Yes, in fact, up at Camp David, we do skeet shooting all the time.
Lots of folks simply don’t believe the assertion, especially the “all the time” component of it. Yellin asked for photos, and Fox News is screaming for some documentation. Last night on “Special Report,” host Bret Baier mouthed this item:
Few people are buying President Obama’s claim that he is a big fan of skeet shooting. The president was asked by the New Republic, quote, “Have you ever fired a gun? President Obama answered, quote, “Yes. In fact, up at camp David we do skeet shooting all the time.”
New York magazine called out the president’s phrasing, saying, quote, “that quote is how people usually talk about things with which they are not very familiar. Your grandma asks if you do Twitter.” The Washington Post looked at the president’s past statements and found no mention of skeet shooting. It labels “curious” that the White House is refusing to provide evidence that the president has ever used the shooting range.

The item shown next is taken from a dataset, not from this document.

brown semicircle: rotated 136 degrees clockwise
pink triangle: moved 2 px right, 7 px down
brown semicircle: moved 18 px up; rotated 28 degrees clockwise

The standoff between news organizations and the White House over skeet shooting furnishes a delicious prospect for the New Republic: An infinite string of news updates just like Baier’s, complete with attribution to the New Republic.
The lesson: Simple questions make news.
And long, convoluted, inside-the-Beltway questions do not. After Obama went in depth about the importance of public opinion in the New Republic interview, Foer asked this one: “Let’s talk about that in terms of guns. How do you speak to gun owners in a way that doesn’t make them feel as if you’re impinging upon their liberty?” To get a feel of how scintillating was Obama’s response, here’s just a snippet: “So everything we do combines both a legislative strategy with a broad-based communications and outreach strategy to get people engaged and involved…”
Via electronic mail, Foer explains the thinking behind the gun-optics inquiry: “His ability to get meaningful legislation depends on his ability to shift public opinion and allay anxieties. Meant it to be a question about the culture war and his long quest to bridge the divide. Not saying it was the best question ever, but that was the intent.”